EXERCISE REQUIREMENTS => Of the lines below, count those containing the word "EVERYONE". Reply with the number alone.

SOURCE MATERIAL =>
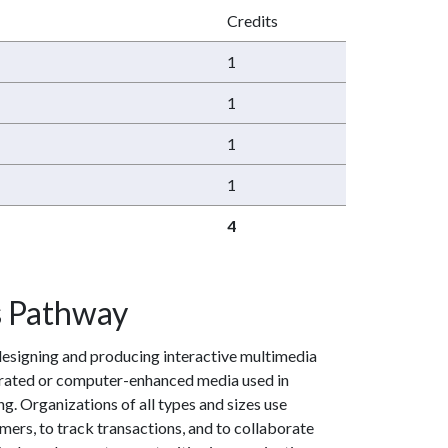
Credits
1
1
1
1
4
s Pathway
designing and producing interactive multimedia
nerated or computer-enhanced media used in
g. Organizations of all types and sizes use
mers, to track transactions, and to collaborate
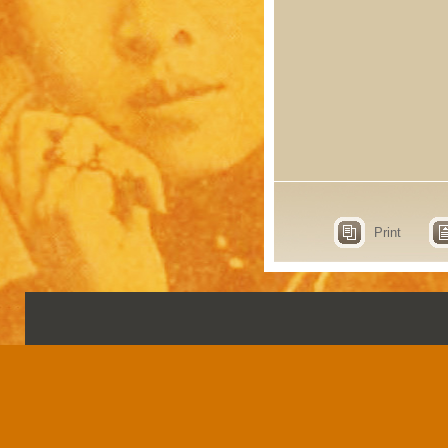
Print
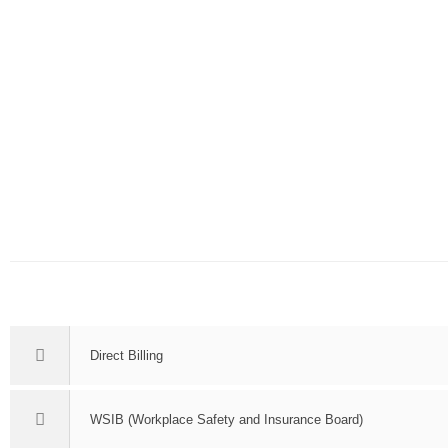
Direct Billing
WSIB (Workplace Safety and Insurance Board)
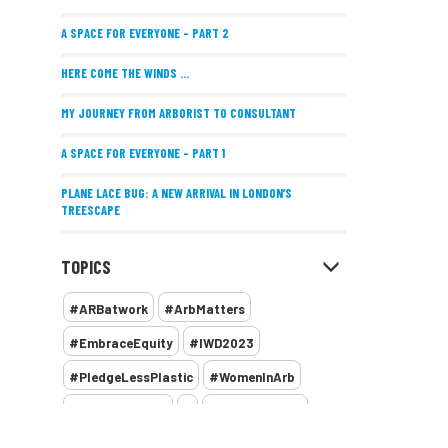
A SPACE FOR EVERYONE – PART 2
HERE COME THE WINDS ...
MY JOURNEY FROM ARBORIST TO CONSULTANT
A SPACE FOR EVERYONE – PART 1
PLANE LACE BUG: A NEW ARRIVAL IN LONDON’S
TREESCAPE
POSITIVE PERFORMANCE REVIEWS
TOPICS
IMPLEMENTING ALLERGY-FRIENDLY TREE PLANTING
#ARBatwork
#ArbMatters
WOMEN’S ARBCAMP TURNS 10
#EmbraceEquity
#IWD2023
THE MISSING LINK
#PledgeLessPlastic
#WomenInArb
NEW PUBLICATION EXPLORES THE FUTURE OF URBAN
#WomenInTrees
&
12 Faces of Arb
FORESTS AND GREEN SPACES ACROSS AFRICA
1987 storm
2 Rope
2018
2024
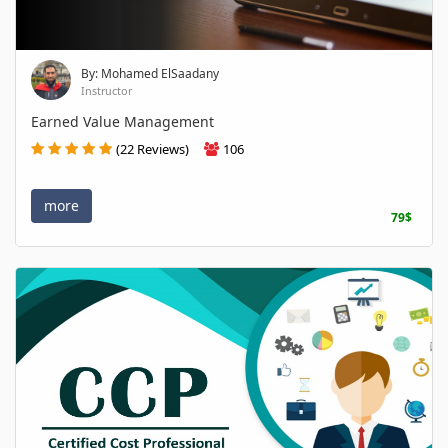
By: Mohamed ElSaadany
Instructor
Earned Value Management
(22 Reviews)
106
more
79$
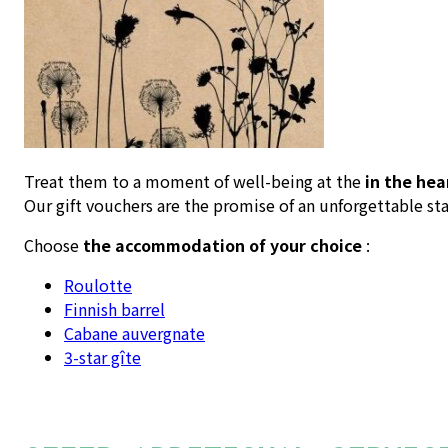
Treat them to a moment of well-being at the
in the hea
Our gift vouchers are the promise of an unforgettable sta
Choose
the accommodation of your choice
:
Roulotte
Finnish barrel
Cabane auvergnate
3-star gîte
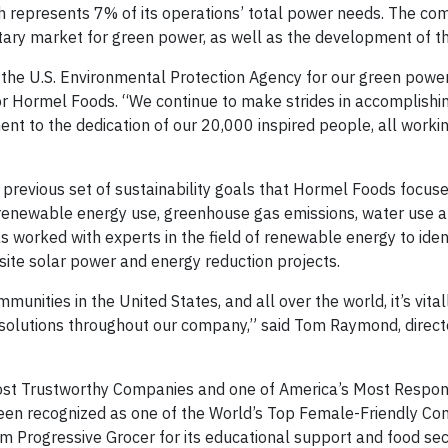
h represents 7% of its operations’ total power needs. The co
ary market for green power, as well as the development of t
 the U.S. Environmental Protection Agency for our green power
for Hormel Foods. “We continue to make strides in accomplishi
ament to the dedication of our 20,000 inspired people, all work
revious set of sustainability goals that Hormel Foods focused
onrenewable energy use, greenhouse gas emissions, water use a
as worked with experts in the field of renewable energy to iden
-site solar power and energy reduction projects.
unities in the United States, and all over the world, it’s vita
olutions throughout our company,” said Tom Raymond, direct
st Trustworthy Companies and one of America’s Most Respon
n recognized as one of the World’s Top Female-Friendly Co
 Progressive Grocer for its educational support and food sec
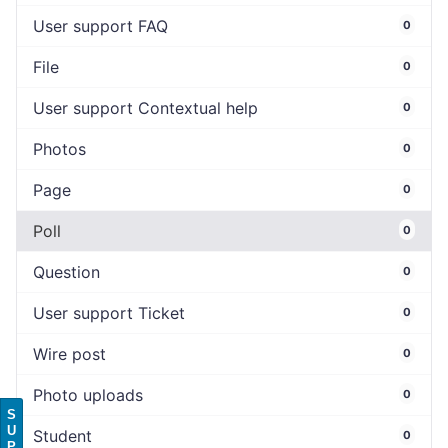
User support FAQ
0
File
0
User support Contextual help
0
Photos
0
Page
0
Poll
0
Question
0
User support Ticket
0
Wire post
0
Photo uploads
0
S
U
Student
0
P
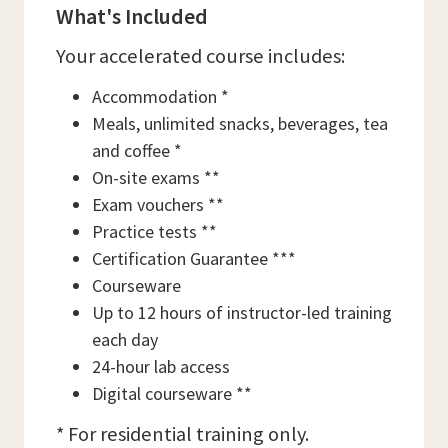
What's Included
Your accelerated course includes:
Accommodation *
Meals, unlimited snacks, beverages, tea
and coffee *
On-site exams **
Exam vouchers **
Practice tests **
Certification Guarantee ***
Courseware
Up to 12 hours of instructor-led training
each day
24-hour lab access
Digital courseware **
* For residential training only.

RESULT OF THE EXERCISE => 2